Introduction (Convener: Michel Jouvin (LAL / IN2P3) )

Michel summarized yesterdays storage pre-gdb meeting.

Overview Board Summary (Convener: Ian Bird (CERN)

CERN will lead the formation of an EGI SSC for HEP (+astroparticle?) together with others.


STEP09 Progress Summary (Convener: Jamie Shiers (CERN))

Scale Test for the Experiment Program 09. The priority to improve site readiness is NOW! Must do a proper post-mortem. Some concerns regarding T1-T1 connectivity.

Site Readiness: Sites should be producing a service incident report after a major incident.

Jamie emphasised the need to maintain service levels. Proposed a monthly F2F WLCG operations meeting fitting into the existing pre-GDB & GDB schedule.

He reminded us of the existence of wikis and the daily WLCG operations meeting.

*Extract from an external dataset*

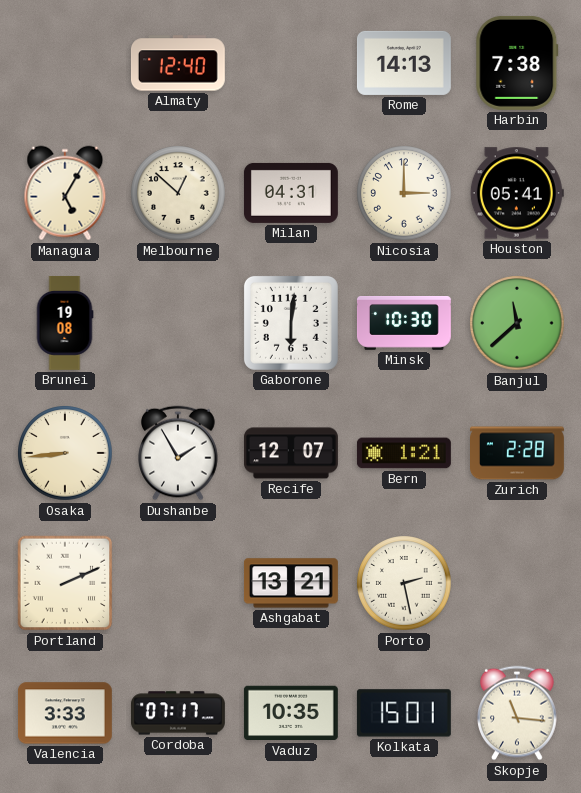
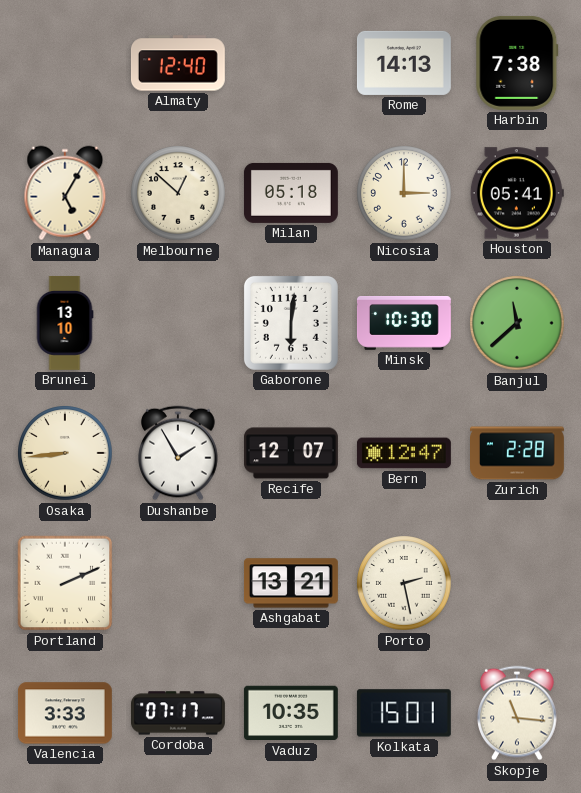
Milan: 04:31 -> 05:18
Brunei: 19:08 -> 13:10
Bern: 1:21 -> 12:47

Summary - still too many significant service degradations. About 1/3 could be avoided. However, also significant improvements in WLCG operations and service delivery have been made. Need a similar step up in service level if we are able to of offer an acceptable level of service for data taking.

ASCG gave a brief informal report on their recovery from the fire.

Middleware Update (Convener: Andreas Unterkircher (CERN) )

glite 3.1 next release 15 June fixes lcg_cr -t bug but introduces a new bug

next releases - DPM 1.7.2, bdii 5.0, WMS 3.2 (needs staged release), SCAS, Dcache 1.9.7-1 (server)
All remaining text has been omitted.